Source material →
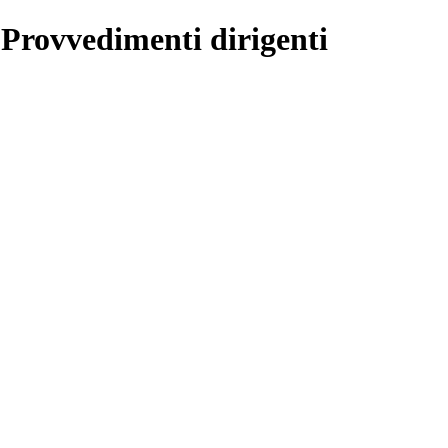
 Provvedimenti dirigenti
==
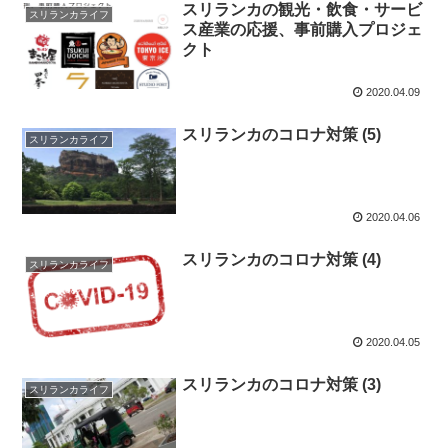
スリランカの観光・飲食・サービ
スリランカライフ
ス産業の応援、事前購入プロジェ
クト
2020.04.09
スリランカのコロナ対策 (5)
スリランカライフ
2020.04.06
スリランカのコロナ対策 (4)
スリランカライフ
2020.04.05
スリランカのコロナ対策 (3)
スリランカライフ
...
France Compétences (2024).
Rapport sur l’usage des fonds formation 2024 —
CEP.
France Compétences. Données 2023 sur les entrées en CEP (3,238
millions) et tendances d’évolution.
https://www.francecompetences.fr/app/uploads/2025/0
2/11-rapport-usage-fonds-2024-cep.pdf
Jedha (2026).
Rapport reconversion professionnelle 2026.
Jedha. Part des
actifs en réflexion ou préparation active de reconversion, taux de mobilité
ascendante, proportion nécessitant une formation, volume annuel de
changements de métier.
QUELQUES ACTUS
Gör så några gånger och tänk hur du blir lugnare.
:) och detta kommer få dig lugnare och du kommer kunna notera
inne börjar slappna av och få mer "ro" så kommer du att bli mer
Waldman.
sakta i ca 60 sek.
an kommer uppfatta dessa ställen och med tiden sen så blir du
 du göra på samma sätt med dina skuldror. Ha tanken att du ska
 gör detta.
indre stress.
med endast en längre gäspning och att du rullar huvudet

Assignment →
Scan the material above. Copy each line that holds the word "blir".

Output below →
Gör så några gånger och tänk hur du blir lugnare.
an kommer uppfatta dessa ställen och med tiden sen så blir du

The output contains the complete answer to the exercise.